The Fed kicked off an action packed week of central planning with the release of its minutes and the regional Fed presidents trotted out any number of strange narratives. Here are a few.
New York Fed President Bill Dudley (8/18/2016):
"Let's imagine that the third quarter has very very strong productivity growth, accompanied by weak gains in payroll and employment... Well then you probably would not put much weight at all on the strength of GDP. At the end of the day, how the GDP growth translates in terms of employment gains is probably the more important element."
OUR TAKE: So Dudley wants us pay attention to the jobs market. Well, jobs growth put in its year-over-year peak in February 2015. It's been declining ever since.

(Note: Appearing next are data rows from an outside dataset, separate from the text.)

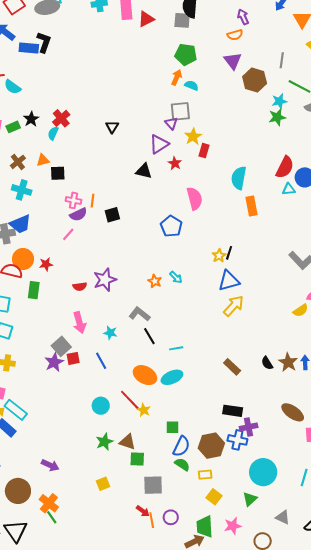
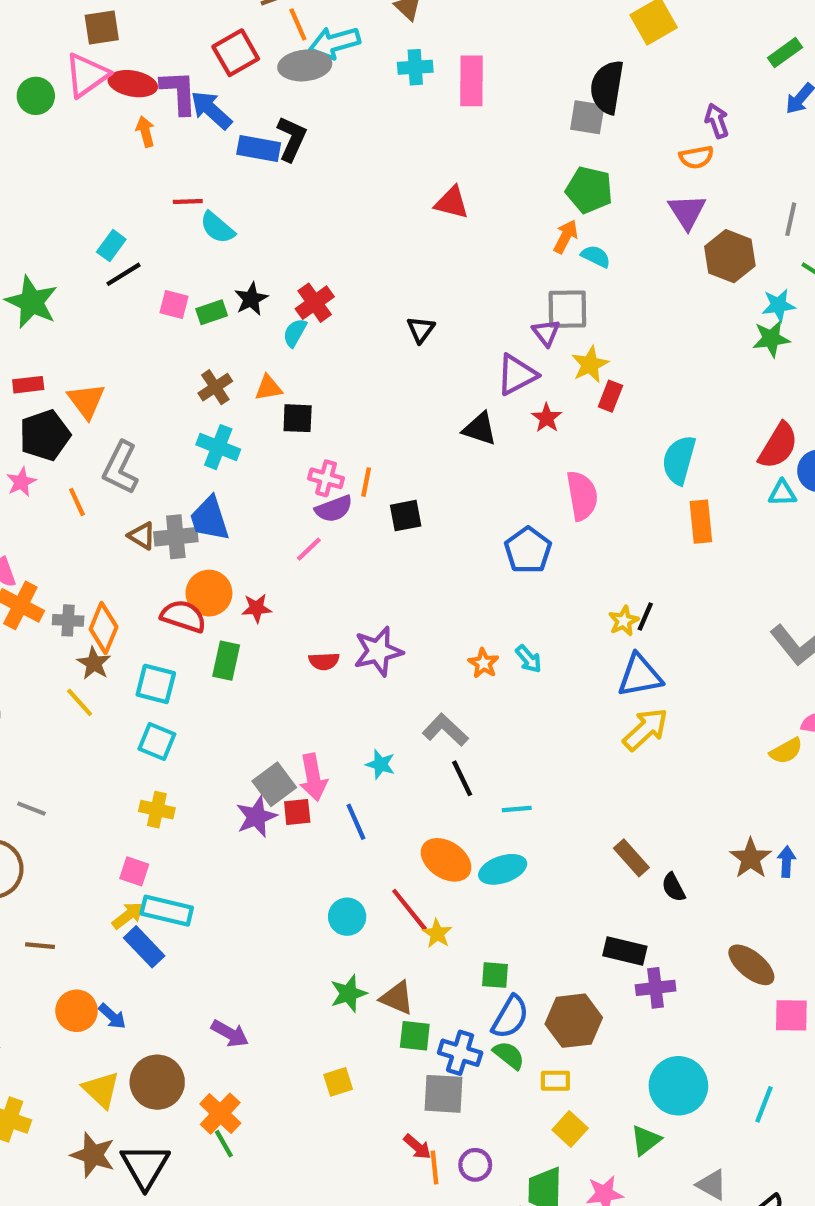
red triangle: (146, 19) -> (452, 203), moved, turned 36
blue trapezoid: (20, 224) -> (209, 519), turned 90
pink arrow: (79, 322) -> (313, 777), moved
black semicircle: (267, 363) -> (673, 887), moved
cyan rectangle: (16, 410) -> (167, 911), turned -30
blue cross: (237, 440) -> (460, 1053), moved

St. Louis Fed President James Bullard (8/17/2016):
In a presentation entitled “Normalization: A New Approach” today during the Wealth and Asset Management Research Conference at Washington University in St. Louis, Bullard said rates should remain flat over the next two and a half years. “If there are no major shocks to the economy, this situation could be sustained over a forecasting horizon of two and a half years," he said. "These facts suggest that it may be time to quit using the old narrative.”
OUR TAKE: LOL
Atlanta Fed President Dennis Lockhart (8/16/2016):
“I’m not locked in to any policy position at this stage, but if my confidence in the economy proves to be justified, I think at least one increase of the policy rate could be appropriate later this year,” Lockhart said. "Early indications of third-quarter GDP growth suggest a rebound. I don't believe momentum has stalled. I remain confident about prospects in the second half of 2016 and 2017."
OUR TAKE: U.S. growth has slowed from 3-2-1%. What makes him so sure growth will accelerate.
san Francisco Fed President John Williams (8/15/2016):
"There is simply not enough room for central banks to cut interest rates in response to an economic downturn when both natural rates and inflation are very low," Williams said in the latest issue of his regional Fed bank's Economic Letter on Monday. There are “limits to what monetary policy can and indeed, should do... the burden must also fall on fiscal policy do to its part."
OUR TAKE: Williams was calling for up to 5 rate hikes in 2016. Now he says we need fiscal policy because U.S. economic growth is sluggish. Thanks for coming out.